Como en las coplas elegíacas de Miranda, vibra en el texto el PATHOS TRÁGICO.
Echeverría presenta el Matadero de la Convalecencia después de una larga lluvia. El
tropel mazorquero somete a vejaciones inicuas a un joven unitario que muere estallado en
sangre; es brutal el espectáculo de la matanza. El lenguaje soez, el niño sacrificado,
aspectos que la literatura posterior ha ampliado y diversificado. El Matadero se acerca a la
elegía de Miranda, incluso por sus pinceladas grotescas. La crudeza salvaje, la sangrienta
crueldad, son características que encontramos también en el Martin Fierro. La veracidad
de los sucesos salvajes, la intercalación de la ironía en sus cuadros de soledad, muerte y
agonía.

La elegía de Luis de Miranda es el poema fundador de nuestra lírica. El Matadero inicia


nuestra narrativa. Ambos textos no son únicamente testimonios del pasado. La crítica, con
iluminación salvadora los rescata de su sueño.

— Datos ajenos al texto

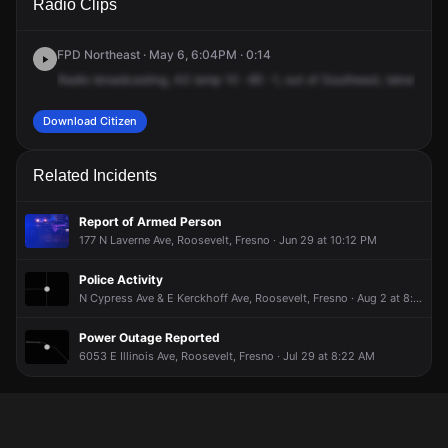
Radio Clips
Ave & N Laverne Ave.
Ave & N Laverne Ave.
Ave & N Laverne Ave.
Ave & N Laverne Ave.
FPD Northeast · May 6, 6:04PM · 0:14
Radio
broadcasting,
A3
lamp
10
-85
-1,
out
of
Southeast,
taken
from
Download Citizen
Related Incidents
Report of Armed Person
177 N Laverne Ave, Roosevelt, Fresno · Jun 29 at 10:12 PM
Police Activity
N Cypress Ave & E Kerckhoff Ave, Roosevelt, Fresno · Aug 2 at 8:14 PM
Power Outage Reported
6053 E Illinois Ave, Roosevelt, Fresno · Jul 29 at 8:22 AM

En estas obras aparece la misma Buenos
Aires recostada en el lecho de un río ancho como un mar. La sangre y el barro, la
inextinguible violencia, su impetuoso y sobrecogedor patetismo se abren a un silencio
espectral, donde ni los pájaros gorjean en una tierra inmóvil que ha castigado el orgullo de
sus conquistadores.

“Facundo”, como “Martín Fierro”, son testimonios del Nuevo Mundo y es imposible
mirarlos como una continuidad de la Lit. española. Estas obras tienen un pasado, que
lejos de extinguirse, se recrea constantemente en nuestra literatura porque nos remonta al
origen, a la tragedia de las fundaciones. Después de la elegía de Luis de Miranda, Martín
del Barco Centenera editó su libro “Argentina y conquista del Río de la Plata”. Centenera
rompía con los cánones del buen gusto, desnuda el crimen y el asalto a las mujeres, la
depredación y la lujuria de los conquistadores, el despojo a los indios, es decir, un mundo
infernal sin atenuantes. Este mismo procedimiento de aceptación lo sentimos en el
Facundo, en el Martín Fierro. Presenta con crudeza escenas de hambre, terror y soledad
y se abre también a un espacio imaginario y a la acotación moralizante. El mismo
Centenera resume los motivos de su libro: "Hambre, muerte, lacrimoso llanto suspiros,
gritos, lamentos". Se siente el libro sacudido por un tremendismo a veces macabro, a
veces sensual, autobiográfico, inconexo, personalísimo. La escritura de Centenera se tiñe
de rojo. Sangre de conquistadores y sangre de indios.

HUMOR Y FANTASÍA.
En La Argentina de Centenera también abundan episodios íntimos, aventuras amorosas.
En contraste con la veracidad naturalista cruel y repugnante, aparece el curioso
imaginismo, el deslumbramiento por la opulencia del mundo vegetal, la magnificencia de
los ríos, la maravilla del ave rara y la flor de curiosa contextura.
Su desenfrenada imaginación se abre hacia lo fantástico como cuando cuenta el caso del
gran marino Carreño que hizo un viaje de Indias a Españas en tres días porque su nave
estaba tripulada por una legión de demonios. Resulta así pues centenera, el primero que
pobló de canoas navegadas por ninfas cantoras, de mito y poesía al "río de sureña de
barro"

mira ca Plela

En nuestra literatura, tampoco faltan las expresiones de humor y la magia. Chisporrotean


en el Martín Fierro, en el Matadero, e inspiran obras de un criollismo- juguetón. Mucha de
nuestra mejor literatura nace de esos brotes de humor que Martel llamaba "chisporroteos
maliciosos de la terminología criolla".

UNA MANERA DE MORIR


Hay, en Facundo, un inesperado momento textual en donde Sarmiento se aparta de la
descripción de la naturaleza y del apunte costumbrista. En un vuelo catártico sacude su
angustia frente a guerras y matanzas inservibles, y se acerca al gaucho como
protagonista de una cultura de la violencia y la muerte. Se refiere Sarmiento a "la
inseguridad de la vida que es habitual y permanente en las campañas. Caracteriza al
argentino por su manera estoica de morir más que por sus rasgos como criatura viviente.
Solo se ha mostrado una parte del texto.